Stored data entries
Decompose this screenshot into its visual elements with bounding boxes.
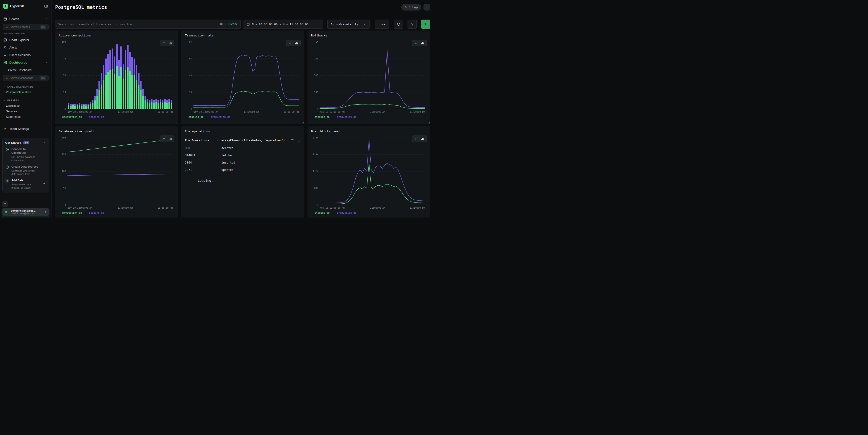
- tags-button[interactable]: 0 Tags: [401, 4, 421, 10]
- chart-transaction-rate[interactable]: 02K4K6K8KNov 10 12:00:00 AM11:00:00 AM11…: [185, 39, 301, 114]
- svg-text:1.2K: 1.2K: [313, 170, 318, 173]
- dashboard-menu-button[interactable]: ⋮: [424, 4, 430, 10]
- column-menu-icon[interactable]: ⋮: [216, 138, 219, 142]
- chart-legend: — production_db— staging_db: [59, 211, 175, 214]
- step-desc: Set up your database connection: [11, 155, 40, 162]
- chart-active-connections[interactable]: 0255075100Nov 10 12:00:00 AM11:00:00 AM1…: [59, 39, 175, 114]
- create-dashboard-button[interactable]: Create Dashboard: [0, 66, 51, 74]
- filter-button[interactable]: [408, 20, 417, 29]
- check-circle-icon: [5, 165, 9, 176]
- line-chart-icon[interactable]: [414, 137, 418, 140]
- collapse-sidebar-icon[interactable]: [44, 4, 48, 8]
- table-row: 314071fetched: [185, 152, 301, 159]
- resize-handle[interactable]: [428, 122, 430, 124]
- legend-item[interactable]: — staging_db: [86, 115, 104, 119]
- svg-text:11:00:00 AM: 11:00:00 AM: [244, 111, 259, 113]
- resize-handle[interactable]: [302, 122, 304, 124]
- legend-item[interactable]: — production_db: [59, 115, 82, 119]
- chart-legend: — production_db— staging_db: [59, 115, 175, 119]
- user-menu[interactable]: D dominic.tran@clic... dominic.tran@clic…: [2, 208, 50, 216]
- get-started-step[interactable]: Create Data Sources Configure where your…: [5, 165, 46, 176]
- dashboards-icon: [3, 61, 7, 64]
- presets-section-header[interactable]: PRESETS: [0, 98, 51, 103]
- sidebar-item-kubernetes[interactable]: Kubernetes: [0, 114, 51, 120]
- legend-item[interactable]: — production_db: [334, 115, 356, 119]
- resize-handle[interactable]: [176, 122, 177, 124]
- panel-title: Disc blocks read: [311, 130, 427, 133]
- sidebar-item-alerts[interactable]: Alerts: [0, 44, 51, 51]
- bar-chart-icon[interactable]: [168, 137, 172, 140]
- granularity-select[interactable]: Auto Granularity: [327, 20, 370, 29]
- sidebar-item-dashboards[interactable]: Dashboards: [0, 59, 51, 66]
- chevron-up-icon: [45, 61, 48, 64]
- bar-chart-icon[interactable]: [421, 41, 424, 45]
- saved-dashboards-field[interactable]: [10, 76, 38, 80]
- get-started-title: Get Started: [5, 141, 21, 144]
- column-header: arrayElement(Attributes, 'operation'): [221, 138, 290, 142]
- panel-disc-blocks-read: Disc blocks read 06001.2K1.8K2.4KNov 10 …: [308, 126, 430, 218]
- line-chart-icon[interactable]: [288, 41, 292, 45]
- line-chart-icon[interactable]: [414, 41, 418, 45]
- event-search-box: SQL | Lucene: [55, 20, 241, 29]
- legend-item[interactable]: — staging_db: [312, 115, 330, 119]
- time-range-picker[interactable]: Nov 10 00:00:00 - Nov 11 00:00:00: [243, 20, 323, 29]
- sidebar-section-search[interactable]: Search: [0, 15, 51, 23]
- chart-database-size-growth[interactable]: 05B10B15B20BNov 10 12:00:00 AM11:00:00 A…: [59, 135, 175, 210]
- download-icon[interactable]: [297, 138, 301, 142]
- bar-chart-icon[interactable]: [168, 41, 172, 45]
- help-button[interactable]: ?: [2, 201, 8, 207]
- sidebar-item-postgresql-metrics[interactable]: PostgreSQL metrics: [0, 90, 51, 95]
- sidebar-item-clickhouse[interactable]: ClickHouse: [0, 103, 51, 109]
- saved-searches-input[interactable]: ⌘K: [3, 24, 49, 30]
- shortcut-badge: ⌘K: [40, 76, 46, 80]
- saved-searches-field[interactable]: [10, 26, 38, 29]
- sidebar-item-client-sessions[interactable]: Client Sessions: [0, 51, 51, 59]
- line-chart-icon[interactable]: [162, 41, 166, 45]
- toggle-divider: |: [225, 23, 226, 26]
- line-chart-icon[interactable]: [162, 137, 166, 140]
- svg-text:15B: 15B: [62, 153, 66, 156]
- bar-chart-icon[interactable]: [421, 137, 424, 140]
- refresh-button[interactable]: [394, 20, 403, 29]
- panel-title: Database size growth: [59, 130, 175, 133]
- get-started-header[interactable]: Get Started 2/3: [5, 141, 46, 144]
- legend-item[interactable]: — production_db: [208, 115, 230, 119]
- chart-rollbacks[interactable]: 02505007501KNov 10 12:00:00 AM11:00:00 A…: [311, 39, 427, 114]
- table-header: Row Operations ⋮ arrayElement(Attributes…: [185, 138, 301, 144]
- svg-text:2K: 2K: [189, 91, 192, 94]
- search-input[interactable]: [58, 23, 217, 26]
- logo-row: HyperDX: [0, 0, 51, 11]
- search-icon: [5, 26, 8, 29]
- granularity-label: Auto Granularity: [331, 23, 358, 26]
- live-button[interactable]: Live: [375, 20, 389, 29]
- bar-chart-icon[interactable]: [295, 41, 298, 45]
- promo-teaser[interactable]: Ready to deploy on ClickHouse Cloud?: [2, 216, 50, 218]
- get-started-step[interactable]: Connect to ClickHouse Set up your databa…: [5, 147, 46, 162]
- svg-text:Nov 10 12:00:00 AM: Nov 10 12:00:00 AM: [320, 111, 344, 113]
- legend-item[interactable]: — staging_db: [312, 211, 330, 214]
- get-started-step[interactable]: 3 Add Data Start sending logs, metrics, …: [5, 178, 46, 190]
- lucene-toggle[interactable]: Lucene: [228, 23, 238, 26]
- sidebar-item-team-settings[interactable]: Team Settings: [0, 125, 51, 133]
- legend-item[interactable]: — production_db: [59, 211, 82, 214]
- svg-text:4K: 4K: [189, 74, 192, 77]
- svg-text:250: 250: [314, 91, 318, 94]
- chart-explorer-icon: [3, 38, 7, 42]
- svg-text:Nov 10 12:00:00 AM: Nov 10 12:00:00 AM: [67, 207, 92, 209]
- tags-label: 0 Tags: [409, 6, 418, 9]
- nav-label: Team Settings: [9, 127, 29, 131]
- legend-item[interactable]: — production_db: [334, 211, 356, 214]
- sidebar-item-services[interactable]: Services: [0, 109, 51, 114]
- legend-item[interactable]: — staging_db: [86, 211, 104, 214]
- brand-name: HyperDX: [10, 4, 24, 8]
- chart-disc-blocks-read[interactable]: 06001.2K1.8K2.4KNov 10 12:00:00 AM11:00:…: [311, 135, 427, 210]
- saved-dashboards-input[interactable]: ⌘K: [3, 75, 49, 81]
- saved-dashboards-section-header[interactable]: SAVED DASHBOARDS: [0, 84, 51, 90]
- svg-text:75: 75: [63, 57, 66, 60]
- legend-item[interactable]: — staging_db: [185, 115, 203, 119]
- run-query-button[interactable]: [421, 20, 430, 29]
- sql-toggle[interactable]: SQL: [219, 23, 224, 26]
- sidebar-item-chart-explorer[interactable]: Chart Explorer: [0, 36, 51, 44]
- chart-type-toggle: [412, 135, 427, 142]
- table-rows-icon[interactable]: [290, 138, 294, 142]
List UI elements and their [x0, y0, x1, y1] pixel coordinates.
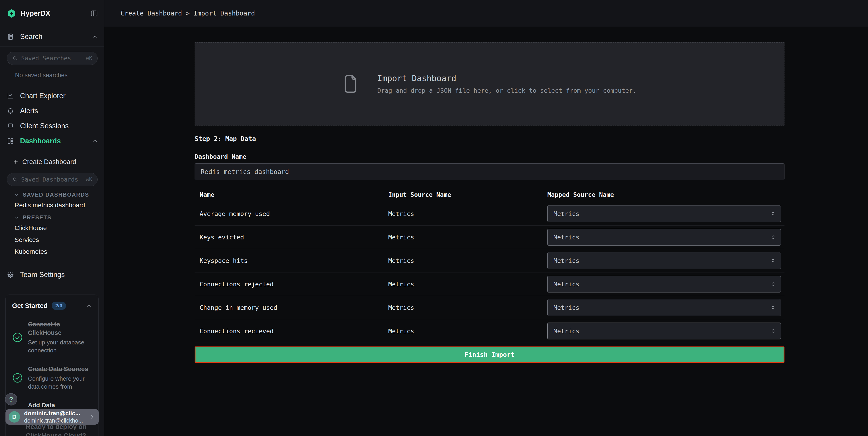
saved-searches-searchbox: ⌘K [7, 52, 98, 65]
chevron-down-icon [14, 215, 19, 220]
user-account-card[interactable]: D dominic.tran@clic... dominic.tran@clic… [5, 409, 99, 425]
sidebar-item-label: Search [20, 33, 42, 41]
get-started-title: Get Started [12, 302, 48, 310]
panel-toggle-icon [90, 9, 98, 17]
brand-row: HyperDX [0, 0, 104, 18]
sidebar-item-dashboards[interactable]: Dashboards [0, 135, 104, 148]
mapped-source-select[interactable]: Metrics [547, 205, 781, 222]
breadcrumb: Create Dashboard > Import Dashboard [121, 9, 255, 17]
column-header-input-source: Input Source Name [388, 191, 547, 198]
selector-chevrons-icon [770, 257, 776, 264]
table-row: Change in memory used Metrics Metrics [194, 296, 784, 319]
finish-import-label: Finish Import [465, 351, 514, 358]
collapse-sidebar-button[interactable] [90, 9, 98, 17]
create-dashboard-button[interactable]: Create Dashboard [0, 155, 104, 168]
saved-dashboards-searchbox: ⌘K [7, 173, 98, 186]
column-header-name: Name [194, 191, 388, 198]
user-name: dominic.tran@clic... [24, 410, 83, 417]
dropzone-title: Import Dashboard [377, 74, 636, 83]
input-source-cell: Metrics [388, 234, 547, 241]
chevron-down-icon [14, 192, 19, 197]
mapped-source-select[interactable]: Metrics [547, 323, 781, 340]
mapped-source-select[interactable]: Metrics [547, 229, 781, 245]
get-started-card: Get Started 2/3 Connect to ClickHouse Se… [5, 294, 98, 414]
preset-item-services[interactable]: Services [14, 236, 104, 243]
mapped-source-value: Metrics [554, 304, 580, 311]
chart-name-cell: Connections rejected [194, 281, 388, 288]
plus-icon [13, 159, 19, 165]
file-icon [343, 75, 357, 93]
search-icon [12, 55, 18, 61]
bell-icon [7, 107, 14, 115]
saved-dashboards-shortcut: ⌘K [86, 176, 92, 183]
chart-name-cell: Keyspace hits [194, 257, 388, 264]
dashboard-name-label: Dashboard Name [194, 153, 784, 160]
chevron-up-icon [86, 303, 92, 309]
sidebar-divider [0, 151, 104, 151]
sidebar-item-chart-explorer[interactable]: Chart Explorer [0, 89, 104, 103]
search-journal-icon [7, 33, 14, 40]
sidebar-item-label: Dashboards [20, 137, 61, 145]
saved-searches-input[interactable] [21, 55, 83, 62]
question-mark-icon: ? [9, 396, 13, 403]
sidebar-item-alerts[interactable]: Alerts [0, 104, 104, 118]
chevron-up-icon [92, 138, 98, 144]
teaser-line-2: ClickHouse Cloud? [26, 431, 98, 436]
chart-name-cell: Change in memory used [194, 304, 388, 311]
saved-searches-shortcut: ⌘K [86, 55, 92, 61]
sidebar-item-client-sessions[interactable]: Client Sessions [0, 119, 104, 133]
check-circle-icon [12, 332, 23, 343]
step-heading: Step 2: Map Data [194, 135, 784, 143]
get-started-item-connect[interactable]: Connect to ClickHouse Set up your databa… [12, 320, 92, 354]
table-row: Connections recieved Metrics Metrics [194, 319, 784, 343]
presets-section-label: PRESETS [23, 214, 52, 221]
sidebar-item-team-settings[interactable]: Team Settings [0, 268, 104, 281]
avatar: D [9, 411, 20, 423]
dropzone-subtitle: Drag and drop a JSON file here, or click… [377, 87, 636, 94]
get-started-progress-badge: 2/3 [52, 301, 66, 310]
help-button[interactable]: ? [5, 393, 17, 405]
table-row: Keyspace hits Metrics Metrics [194, 249, 784, 272]
preset-item-clickhouse[interactable]: ClickHouse [14, 224, 104, 232]
chart-name-cell: Connections recieved [194, 327, 388, 335]
mapped-source-value: Metrics [554, 210, 580, 217]
mapped-source-value: Metrics [554, 234, 580, 241]
sidebar-item-search[interactable]: Search [0, 30, 104, 43]
saved-dashboards-section-label: SAVED DASHBOARDS [23, 192, 89, 198]
mapped-source-value: Metrics [554, 281, 580, 288]
get-started-item-sources[interactable]: Create Data Sources Configure where your… [12, 365, 92, 391]
chevron-up-icon [92, 34, 98, 40]
input-source-cell: Metrics [388, 304, 547, 311]
finish-import-button[interactable]: Finish Import [194, 347, 784, 363]
table-row: Average memory used Metrics Metrics [194, 202, 784, 226]
hyperdx-logo-link[interactable]: HyperDX [7, 9, 50, 18]
table-row: Keys evicted Metrics Metrics [194, 226, 784, 249]
input-source-cell: Metrics [388, 210, 547, 217]
sidebar-item-label: Chart Explorer [20, 92, 66, 100]
table-row: Connections rejected Metrics Metrics [194, 272, 784, 296]
get-started-item-title: Create Data Sources [28, 365, 90, 373]
mapped-source-select[interactable]: Metrics [547, 252, 781, 269]
saved-dashboards-input[interactable] [21, 176, 83, 183]
input-source-cell: Metrics [388, 327, 547, 335]
no-saved-searches-note: No saved searches [15, 72, 104, 79]
get-started-header[interactable]: Get Started 2/3 [12, 301, 92, 310]
selector-chevrons-icon [770, 304, 776, 311]
mapped-source-select[interactable]: Metrics [547, 299, 781, 316]
column-header-mapped-source: Mapped Source Name [547, 191, 784, 198]
dashboard-name-input[interactable] [194, 163, 784, 180]
json-file-dropzone[interactable]: Import Dashboard Drag and drop a JSON fi… [194, 42, 784, 125]
dashboards-grid-icon [7, 137, 14, 145]
sidebar-item-label: Client Sessions [20, 122, 69, 130]
mapped-source-select[interactable]: Metrics [547, 275, 781, 292]
check-circle-icon [12, 373, 23, 383]
saved-dashboard-item[interactable]: Redis metrics dashboard [14, 202, 104, 209]
selector-chevrons-icon [770, 327, 776, 335]
chevron-right-icon [89, 414, 95, 420]
presets-section-toggle[interactable]: PRESETS [14, 214, 104, 221]
preset-item-kubernetes[interactable]: Kubernetes [14, 248, 104, 255]
selector-chevrons-icon [770, 233, 776, 241]
mapping-table: Name Input Source Name Mapped Source Nam… [194, 187, 784, 343]
saved-dashboards-section-toggle[interactable]: SAVED DASHBOARDS [14, 192, 104, 198]
gear-icon [7, 271, 14, 279]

Assignment: The answer must be every line of the records that contains the word "card".

Task result:
user-account-card[interactable]: D dominic.tran@clic... dominic.tran@clic… [5, 409, 99, 425]
get-started-card: Get Started 2/3 Connect to ClickHouse Se… [5, 294, 98, 414]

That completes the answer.